"İçtihat Metni"
MAHKEMESİ :Asliye Hukuk Mahkemesi
SAYISI : 2022/36 E., 2022/160 K.
HÜKÜM : Ret
Taraflar arasındaki tapu iptali ve tescil davasından dolayı yapılan yargılama sonunda, Mahkemece bozmaya uyularak davanın reddine karar verilmiştir.
Mahkeme kararı davacı ve asli müdahiller vekili tarafından temyiz edilmekle; kesinlik, süre, temyiz şartı ve diğer usul eksiklikler yönünden yapılan ön inceleme sonucunda, temyiz dilekçesinin kabulüne karar verildikten ve Tetkik Hâkimi tarafından hazırlanan rapor dinlendikten sonra dosyadaki belgeler incelenip gereği düşünüldü:
I. DAVA
Davacı; tarafların mirasbırakan ...'ın mirasçıları olduğunu, .... ilçesinde yapılan kadastro çalışmaları sırasında .... köyü 117 ada 13 parsel sayılı taşınmazın davalı ..., 116 ada 3 parsel sayılı taşınmazın ise ... adına tespitinin yapıldığını, taşınmazların kök muristen intikalen geldiğini, mirasçılar arasında yapılmış herhangi bir taksimin bulunmadığını ileri sürerek dava konusu taşınmazların tapu kayıtlarının iptali ile payı oranında adına tesciline karar verilmesini istemiştir.

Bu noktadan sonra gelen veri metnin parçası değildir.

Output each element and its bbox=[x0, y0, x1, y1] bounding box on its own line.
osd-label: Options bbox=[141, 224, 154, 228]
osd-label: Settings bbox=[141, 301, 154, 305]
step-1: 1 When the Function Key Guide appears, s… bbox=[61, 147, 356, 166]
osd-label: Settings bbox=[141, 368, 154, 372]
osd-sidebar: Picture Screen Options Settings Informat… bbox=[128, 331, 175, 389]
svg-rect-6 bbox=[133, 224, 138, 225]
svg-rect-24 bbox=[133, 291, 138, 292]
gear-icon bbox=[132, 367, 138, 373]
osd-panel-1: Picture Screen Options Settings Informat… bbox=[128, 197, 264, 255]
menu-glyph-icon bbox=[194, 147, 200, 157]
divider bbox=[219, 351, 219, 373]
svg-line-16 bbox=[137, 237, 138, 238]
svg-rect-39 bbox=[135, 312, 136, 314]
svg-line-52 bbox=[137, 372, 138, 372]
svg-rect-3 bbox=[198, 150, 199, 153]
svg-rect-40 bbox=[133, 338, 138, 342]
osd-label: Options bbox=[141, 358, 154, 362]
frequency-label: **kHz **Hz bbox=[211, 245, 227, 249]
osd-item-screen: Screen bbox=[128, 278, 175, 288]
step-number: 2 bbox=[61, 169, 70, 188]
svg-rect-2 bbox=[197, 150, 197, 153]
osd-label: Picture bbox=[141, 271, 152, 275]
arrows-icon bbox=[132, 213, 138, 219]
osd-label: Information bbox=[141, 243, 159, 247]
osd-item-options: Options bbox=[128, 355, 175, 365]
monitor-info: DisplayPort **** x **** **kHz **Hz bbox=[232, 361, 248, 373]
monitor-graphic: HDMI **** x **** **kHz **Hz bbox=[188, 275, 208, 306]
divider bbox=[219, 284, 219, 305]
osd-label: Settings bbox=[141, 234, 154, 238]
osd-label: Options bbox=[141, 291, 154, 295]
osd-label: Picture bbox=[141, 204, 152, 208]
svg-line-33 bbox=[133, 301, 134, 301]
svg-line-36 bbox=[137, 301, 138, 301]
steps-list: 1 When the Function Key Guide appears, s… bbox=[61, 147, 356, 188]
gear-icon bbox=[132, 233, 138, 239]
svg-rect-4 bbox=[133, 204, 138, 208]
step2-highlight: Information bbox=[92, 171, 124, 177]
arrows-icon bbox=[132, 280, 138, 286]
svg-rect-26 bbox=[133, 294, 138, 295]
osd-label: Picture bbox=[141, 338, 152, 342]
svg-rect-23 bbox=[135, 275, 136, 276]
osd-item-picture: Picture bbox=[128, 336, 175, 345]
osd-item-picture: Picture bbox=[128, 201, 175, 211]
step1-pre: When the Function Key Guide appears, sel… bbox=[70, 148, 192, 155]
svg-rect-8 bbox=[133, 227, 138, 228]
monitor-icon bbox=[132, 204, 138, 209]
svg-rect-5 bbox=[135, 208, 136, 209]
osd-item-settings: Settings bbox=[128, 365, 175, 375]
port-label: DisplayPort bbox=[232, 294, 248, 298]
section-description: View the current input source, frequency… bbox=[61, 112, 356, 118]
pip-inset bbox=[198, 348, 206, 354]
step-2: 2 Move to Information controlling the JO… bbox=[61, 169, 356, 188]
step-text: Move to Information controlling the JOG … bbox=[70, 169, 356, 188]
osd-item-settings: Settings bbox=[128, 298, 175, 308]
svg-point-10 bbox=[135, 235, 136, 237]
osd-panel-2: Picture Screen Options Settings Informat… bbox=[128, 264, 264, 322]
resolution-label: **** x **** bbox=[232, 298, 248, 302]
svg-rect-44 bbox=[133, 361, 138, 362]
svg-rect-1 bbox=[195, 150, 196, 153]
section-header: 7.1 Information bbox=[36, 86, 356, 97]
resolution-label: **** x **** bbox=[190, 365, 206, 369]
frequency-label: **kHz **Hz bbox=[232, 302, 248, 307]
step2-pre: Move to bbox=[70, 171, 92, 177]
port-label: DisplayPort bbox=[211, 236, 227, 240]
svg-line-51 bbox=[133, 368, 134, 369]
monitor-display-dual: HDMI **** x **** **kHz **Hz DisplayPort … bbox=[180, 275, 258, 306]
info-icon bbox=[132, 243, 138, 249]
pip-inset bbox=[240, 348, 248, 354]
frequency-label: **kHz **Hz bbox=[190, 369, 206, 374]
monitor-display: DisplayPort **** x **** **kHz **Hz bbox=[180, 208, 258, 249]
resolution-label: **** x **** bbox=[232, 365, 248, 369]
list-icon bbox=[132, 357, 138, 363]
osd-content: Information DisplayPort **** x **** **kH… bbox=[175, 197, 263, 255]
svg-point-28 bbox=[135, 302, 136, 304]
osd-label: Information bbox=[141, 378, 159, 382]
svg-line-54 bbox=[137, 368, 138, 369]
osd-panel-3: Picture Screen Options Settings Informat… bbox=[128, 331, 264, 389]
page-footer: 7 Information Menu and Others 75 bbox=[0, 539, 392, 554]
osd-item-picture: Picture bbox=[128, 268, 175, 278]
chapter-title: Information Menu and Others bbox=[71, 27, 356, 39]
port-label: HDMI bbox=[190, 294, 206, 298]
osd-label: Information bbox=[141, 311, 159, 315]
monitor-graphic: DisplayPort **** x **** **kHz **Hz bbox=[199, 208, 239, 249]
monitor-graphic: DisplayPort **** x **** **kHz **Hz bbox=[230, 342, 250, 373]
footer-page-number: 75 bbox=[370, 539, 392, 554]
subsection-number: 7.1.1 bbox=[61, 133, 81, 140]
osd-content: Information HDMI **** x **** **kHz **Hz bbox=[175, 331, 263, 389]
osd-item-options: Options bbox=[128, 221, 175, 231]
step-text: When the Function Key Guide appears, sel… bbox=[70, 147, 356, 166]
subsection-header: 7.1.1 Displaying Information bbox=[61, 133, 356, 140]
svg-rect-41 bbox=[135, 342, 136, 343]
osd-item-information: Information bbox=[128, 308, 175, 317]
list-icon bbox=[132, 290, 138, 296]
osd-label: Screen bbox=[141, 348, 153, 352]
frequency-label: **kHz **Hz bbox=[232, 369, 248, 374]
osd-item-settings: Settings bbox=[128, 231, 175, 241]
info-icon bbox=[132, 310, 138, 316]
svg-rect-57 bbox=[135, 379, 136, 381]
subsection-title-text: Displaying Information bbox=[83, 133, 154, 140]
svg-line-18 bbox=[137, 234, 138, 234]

Müdahil Davacılar ... ve ... 14.03.2013 tarihli dilekçeleri ile; taşınmaz üzerinde kendilerinin de hak sahibi olduklarını belirterek kendi miras hisselerinin taraflarına verilmesini talep etmişlerdir.
Aşamada dava konusu 116 ada 3 parsel sayılı taşınmazın tefrikine karar verilmiştir.
II. CEVAP
Davalı ...; adına kayıtlı 117 ada 13 parsel sayılı taşınmazın kadastro tespitinin ... adına yapıldığını ve 21.02.2007 tarihinde satış yolu ile dava dışı....'den taşınmazı edindiğini, satıştan sonra Ziraat Bankası destekli olarak 2008 tarihinden itibaren taşınmazın etrafını telle çevirdiğini ve içine 4000 adet elma, 1000 adet ceviz ağacı diktiğini, taşınmazın muris ... ve mirasçıları ile hiçbir ilgisinin olmadığını, 100 yılı aşkın süredir satın aldığı kişilerin zilyet ve tasarrufunda bulunduğunu, daha sonra kadastro tespitleri yapıldığını ve kendisinin satın aldığını belirterek davanın reddini savunmuştur.
III. MAHKEME KARARI
Mahkemenin 10.09.2014 tarihli ve 2013/7 Esas, 2014/291 Karar sayılı kararı ile; dava konusu .... köyü 117 ada 13 parsel sayılı taşınmazın kadastro çalışmaları sırasında dava dışı ... adına tespiti gerçekleştirildikten sonra taşınmazın satış suretiyle 24.03.2007 tarihinde ...'a, 02.06.2009 tarihinde ...'e, ondan da 03.06.2009 tarihinde ...'a intikalinin gerçekleştiği, dolayısıyla Medeni Kanun'un 1023. maddesinde tanımlanan iyi niyetli üçüncü kişi sıfatına davalı ...'ın sahip olduğu, davacılar tarafından da ...'ın yapılan satış işlemlerinde kötü niyetli olduğuna dair bir delil ibraz edilmediği gibi bu yönde bir iddiada dahi bulunulmadığı, bu sebeple davacıların talebinin davalı ...'ye karşı yöneltilmesinin mümkün olmadığı gerekçesiyle davanın reddine karar verilmiş, diğer dava konusu taşınmaz yönünden yargılama sırasında tefrik kararı verildiği gerekçede belirtilmiştir.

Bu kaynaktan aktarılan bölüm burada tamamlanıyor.